問題はワクチン接種の進捗状況だ。郡公衆衛生局の発表にはこうある。「ワクチンを2回接種した人は、デルタ株感染による重症化から十分に保護されることが新たなデータから確認されているが、1回しか接種していない人は保護が十分ではない。2回接種済みの人が感染したり他人にうつすケースはごく少数であることを示す証拠もある」
公衆衛生局は免疫力が低下している人や、ワクチン接種で十分な抗体ができにくい人、まだワクチンを接種できない子供たちを守るために行動している。感染者数の増加に伴い、さらなる対策が必要になったというのが、現時点での当局の結論だ。

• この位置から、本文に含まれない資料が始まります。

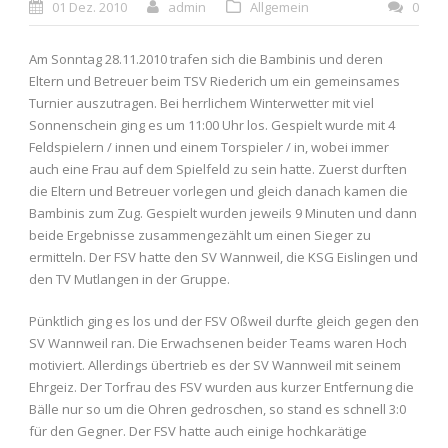
01 Dez. 2010
admin
Allgemein
0
Am Sonntag 28.11.2010 trafen sich die Bambinis und deren
Eltern und Betreuer beim TSV Riederich um ein gemeinsames
Turnier auszutragen. Bei herrlichem Winterwetter mit viel
Sonnenschein ging es um 11:00 Uhr los. Gespielt wurde mit 4
Feldspielern / innen und einem Torspieler / in, wobei immer
auch eine Frau auf dem Spielfeld zu sein hatte. Zuerst durften
die Eltern und Betreuer vorlegen und gleich danach kamen die
Bambinis zum Zug. Gespielt wurden jeweils 9 Minuten und dann
beide Ergebnisse zusammengezählt um einen Sieger zu
ermitteln. Der FSV hatte den SV Wannweil, die KSG Eislingen und
den TV Mutlangen in der Gruppe.
Pünktlich ging es los und der FSV Oßweil durfte gleich gegen den
SV Wannweil ran. Die Erwachsenen beider Teams waren Hoch
motiviert. Allerdings übertrieb es der SV Wannweil mit seinem
Ehrgeiz. Der Torfrau des FSV wurden aus kurzer Entfernung die
Bälle nur so um die Ohren gedroschen, so stand es schnell 3:0
für den Gegner. Der FSV hatte auch einige hochkarätige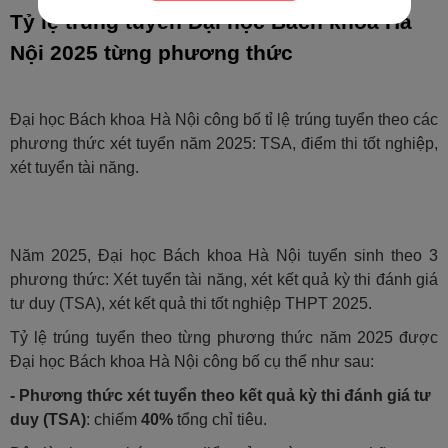
Tỷ lệ trúng tuyển Đại học Bách khoa Hà
Nội 2025 từng phương thức
Đại học Bách khoa Hà Nội công bố tỉ lệ trúng tuyển theo các
phương thức xét tuyển năm 2025: TSA, điểm thi tốt nghiệp,
xét tuyển tài năng.
Năm 2025, Đại học Bách khoa Hà Nội tuyển sinh theo 3
phương thức: Xét tuyển tài năng, xét kết quả kỳ thi đánh giá
tư duy (TSA), xét kết quả thi tốt nghiệp THPT 2025.
Tỷ lệ trúng tuyển theo từng phương thức năm 2025 được
Đại học Bách khoa Hà Nội công bố cụ thể như sau:
- Phương thức xét tuyển theo kết quả kỳ thi đánh giá tư
duy (TSA)
: chiếm
40%
tổng chỉ tiêu.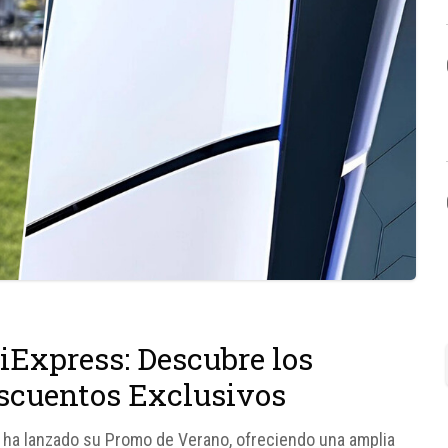
iExpress: Descubre los
escuentos Exclusivos
 ha lanzado su Promo de Verano, ofreciendo una amplia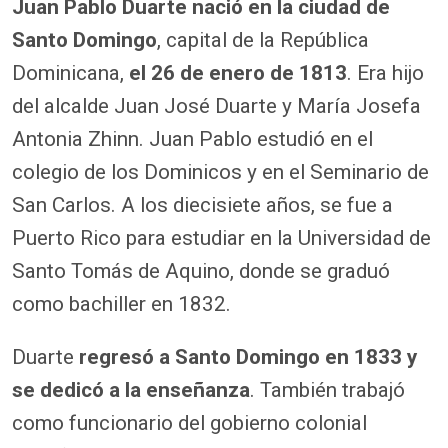
Juan Pablo Duarte nació en la ciudad de
Santo Domingo
, capital de la República
Dominicana,
el 26 de enero de 1813
. Era hijo
del alcalde Juan José Duarte y María Josefa
Antonia Zhinn. Juan Pablo estudió en el
colegio de los Dominicos y en el Seminario de
San Carlos. A los diecisiete años, se fue a
Puerto Rico para estudiar en la Universidad de
Santo Tomás de Aquino, donde se graduó
como bachiller en 1832.
Duarte
regresó a Santo Domingo en 1833 y
se dedicó a la enseñanza
. También trabajó
como funcionario del gobierno colonial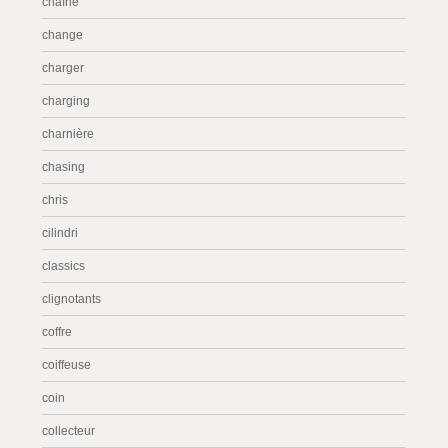
chaîne
change
charger
charging
charnière
chasing
chris
cilindri
classics
clignotants
coffre
coiffeuse
coin
collecteur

マスクが再び義務化されたのは、ワクチンの効果が想定より弱いからではない。ワクチンは依然としてウイルスの感染拡大防止に極めて有効だ。まれに感染するケースもあるが、多くは無症状で重症化することはほとんどない。
接種証明は政治的にも技術的にも困難
つまり今回のマスク義務化は、今春に米疾病対策センター(CDC)が発表した「ワクチンを接種していれば、屋内でもマスクの着用や社会的距離の確保は必要ない」という指針を覆すものではない。
現時点で最も厄介な問題は、ワクチンを打った人と打っていない人が同じ空間に混在していることだ。理屈の上では、ワクチン接種の有無を確認して未接種の人にはマスクをしてもらえばいい。しかし、ワクチン接種を証明するワクチンパスポートは政治的に問題があるだけでなく、技術的にも導入が困難だ。
多くの店舗やレストランは既にワクチン未接種の来店客にマスク着用を呼び掛けているが、要請が守られているかどうかを確かめるのは難しい。着用の強制はさらに困難だ。